◆ PROVIDED DATA
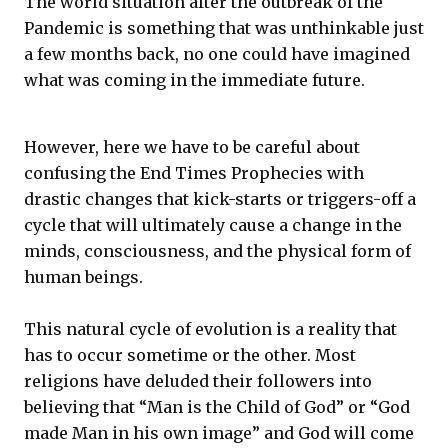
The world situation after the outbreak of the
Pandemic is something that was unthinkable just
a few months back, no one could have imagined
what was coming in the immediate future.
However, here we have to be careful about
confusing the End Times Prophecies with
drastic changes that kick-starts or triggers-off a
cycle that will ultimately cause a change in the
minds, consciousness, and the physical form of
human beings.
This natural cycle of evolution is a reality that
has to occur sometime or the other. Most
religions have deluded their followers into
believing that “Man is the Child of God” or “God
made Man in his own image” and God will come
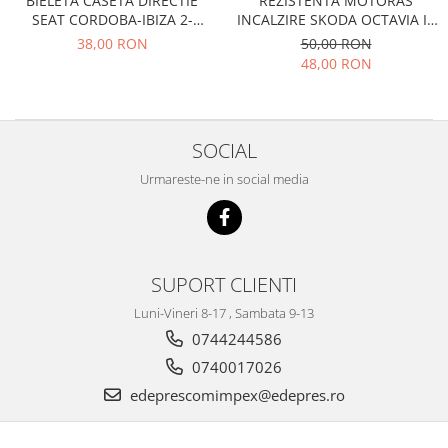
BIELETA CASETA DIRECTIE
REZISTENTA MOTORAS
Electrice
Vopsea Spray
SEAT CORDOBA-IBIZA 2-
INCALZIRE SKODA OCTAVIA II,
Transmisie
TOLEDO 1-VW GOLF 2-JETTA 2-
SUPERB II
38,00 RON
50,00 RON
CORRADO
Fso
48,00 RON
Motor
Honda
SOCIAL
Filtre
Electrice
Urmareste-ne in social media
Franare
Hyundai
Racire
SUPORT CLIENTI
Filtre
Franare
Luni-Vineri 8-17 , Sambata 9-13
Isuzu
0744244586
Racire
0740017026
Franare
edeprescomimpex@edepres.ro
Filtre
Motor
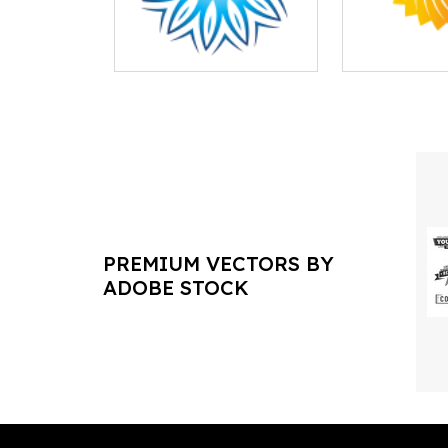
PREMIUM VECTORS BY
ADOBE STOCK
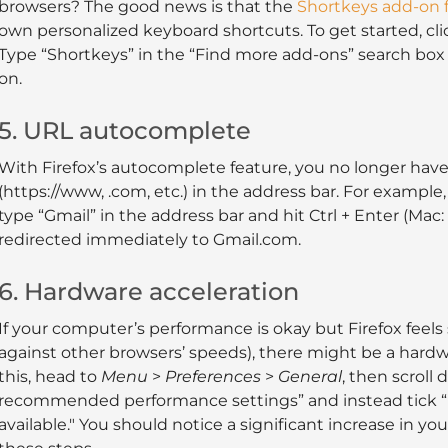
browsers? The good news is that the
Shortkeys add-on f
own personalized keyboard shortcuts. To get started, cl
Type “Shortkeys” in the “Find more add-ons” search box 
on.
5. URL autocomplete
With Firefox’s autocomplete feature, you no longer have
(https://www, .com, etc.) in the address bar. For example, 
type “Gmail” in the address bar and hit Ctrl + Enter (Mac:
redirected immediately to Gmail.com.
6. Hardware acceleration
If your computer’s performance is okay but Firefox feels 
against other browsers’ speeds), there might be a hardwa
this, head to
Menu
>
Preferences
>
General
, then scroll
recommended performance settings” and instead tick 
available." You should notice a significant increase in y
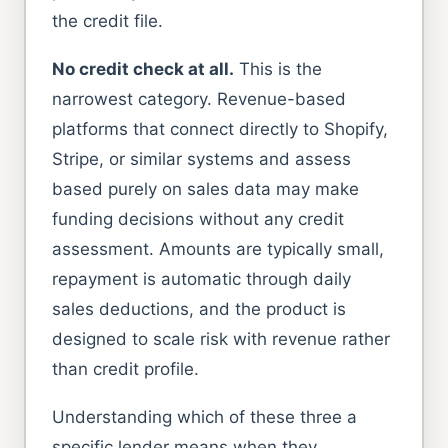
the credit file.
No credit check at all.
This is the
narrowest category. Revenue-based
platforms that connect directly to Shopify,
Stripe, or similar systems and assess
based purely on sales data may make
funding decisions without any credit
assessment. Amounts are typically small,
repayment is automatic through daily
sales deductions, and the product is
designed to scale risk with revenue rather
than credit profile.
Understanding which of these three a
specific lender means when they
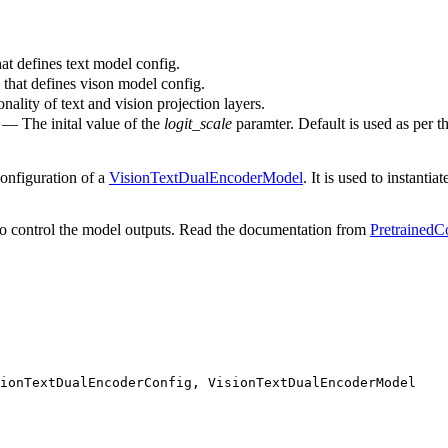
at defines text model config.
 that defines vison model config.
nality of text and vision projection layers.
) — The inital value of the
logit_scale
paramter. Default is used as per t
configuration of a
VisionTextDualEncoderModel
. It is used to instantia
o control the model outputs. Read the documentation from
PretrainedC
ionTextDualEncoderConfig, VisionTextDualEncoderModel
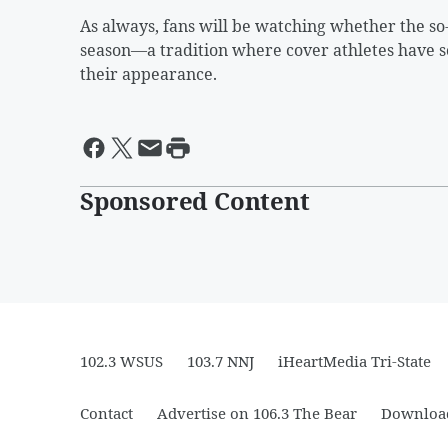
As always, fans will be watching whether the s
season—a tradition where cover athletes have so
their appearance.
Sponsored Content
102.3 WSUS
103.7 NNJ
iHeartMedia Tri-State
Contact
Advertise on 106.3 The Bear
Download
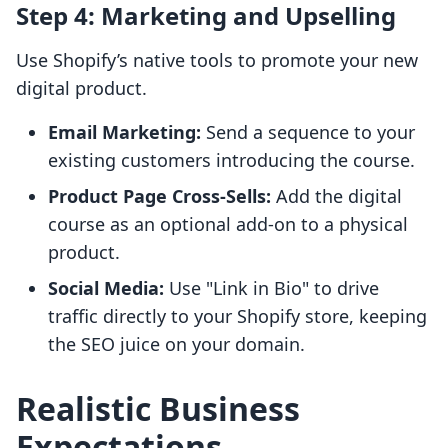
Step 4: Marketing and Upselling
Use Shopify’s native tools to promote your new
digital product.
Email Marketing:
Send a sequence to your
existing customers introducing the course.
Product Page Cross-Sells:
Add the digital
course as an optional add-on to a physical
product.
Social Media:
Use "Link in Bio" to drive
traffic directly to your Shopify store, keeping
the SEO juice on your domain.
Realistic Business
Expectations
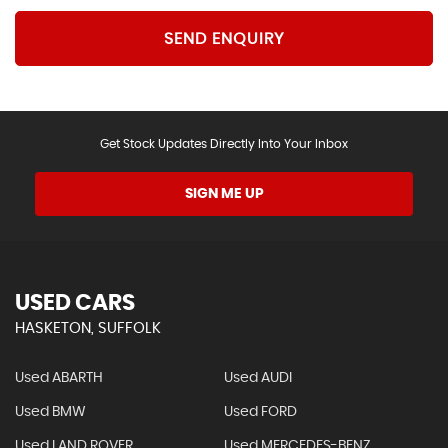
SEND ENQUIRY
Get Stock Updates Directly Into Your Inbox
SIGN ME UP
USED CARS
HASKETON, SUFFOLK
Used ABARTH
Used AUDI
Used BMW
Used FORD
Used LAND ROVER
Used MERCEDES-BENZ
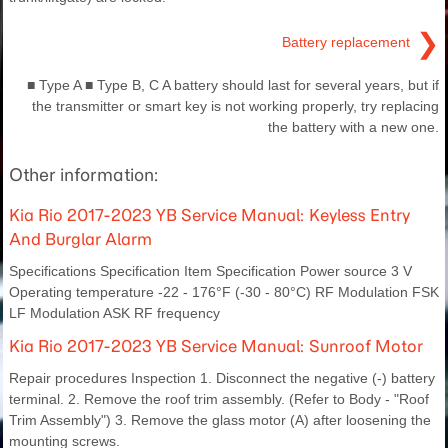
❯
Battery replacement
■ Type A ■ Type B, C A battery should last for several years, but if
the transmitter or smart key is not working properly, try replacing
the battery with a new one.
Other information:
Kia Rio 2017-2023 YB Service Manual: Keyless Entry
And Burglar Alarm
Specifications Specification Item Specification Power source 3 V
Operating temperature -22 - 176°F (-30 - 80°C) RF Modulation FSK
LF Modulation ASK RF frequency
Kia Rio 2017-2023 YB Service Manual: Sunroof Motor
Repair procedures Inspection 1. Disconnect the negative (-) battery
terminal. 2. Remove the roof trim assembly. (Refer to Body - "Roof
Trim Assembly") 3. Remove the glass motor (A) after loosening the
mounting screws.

◆ WORK ITEM
The required result is the entries above, printed exactly from the first line through the line with "BIELETA CASETA DIRECTIE", pictures excluded.

◆ YOUR RESPONSE
The world situation after the outbreak of the
Pandemic is something that was unthinkable just
a few months back, no one could have imagined
what was coming in the immediate future.
However, here we have to be careful about
confusing the End Times Prophecies with
drastic changes that kick-starts or triggers-off a
cycle that will ultimately cause a change in the
minds, consciousness, and the physical form of
human beings.
This natural cycle of evolution is a reality that
has to occur sometime or the other. Most
religions have deluded their followers into
believing that “Man is the Child of God” or “God
made Man in his own image” and God will come
BIELETA CASETA DIRECTIE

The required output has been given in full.